DOM has been one of the main products of photogrammetry and remote sensing due to its advantages of high accuracy, rich information, and intuitive expression, and therefore plays an important role in many fields such as flood monitoring, coastline protection, disaster prevention and relief, and urban planning [
1,
2,
3,
4,
5,
6]. Generation of DOM in traditional photogrammetry is based on the perspective projection of ordinary cameras (such as frame cameras), but the field-of-view (FOV) of such types of cameras is generally limited between 40°–50°, resulting in a limited area by a single image, which often requires multiple photographs for a large area. Fisheye lens cameras have a wide FOV (close to or even more than 180°), which are widely used in visual navigation [
7,
8,
9], target detection [
8,
9,
10,
11,
12], environmental surveillance [
13,
14], and forest monitoring [
15,
16]. The use of fisheye cameras instead of ordinary cameras in photogrammetry can expand the single image coverage and greatly improve work efficiency.

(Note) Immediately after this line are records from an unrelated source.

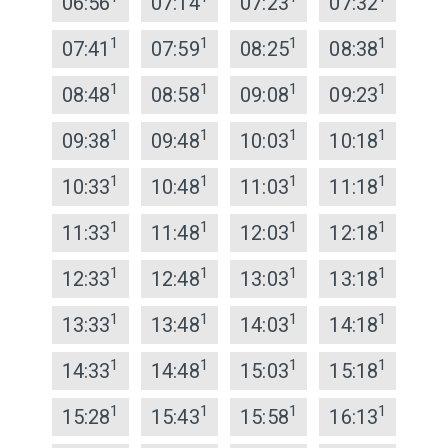
06:56
07:14
07:23
07:32
1
1
1
1
07:41
07:59
08:25
08:38
1
1
1
1
08:48
08:58
09:08
09:23
1
1
1
1
09:38
09:48
10:03
10:18
1
1
1
1
10:33
10:48
11:03
11:18
1
1
1
1
11:33
11:48
12:03
12:18
1
1
1
1
12:33
12:48
13:03
13:18
1
1
1
1
13:33
13:48
14:03
14:18
1
1
1
1
14:33
14:48
15:03
15:18
1
1
1
1
15:28
15:43
15:58
16:13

However, the fisheye lens has a short focal length and complex structure, and the fisheye image has serious nonlinear distortions, which cannot meet the needs for accurate measurement. Moreover, the fisheye camera follows the law of spherical projection, which is different from the imaging process of a perspective projection camera, so the differential orthorectification model in traditional photogrammetry cannot be directly applied to the orthorectification of fisheye camera images.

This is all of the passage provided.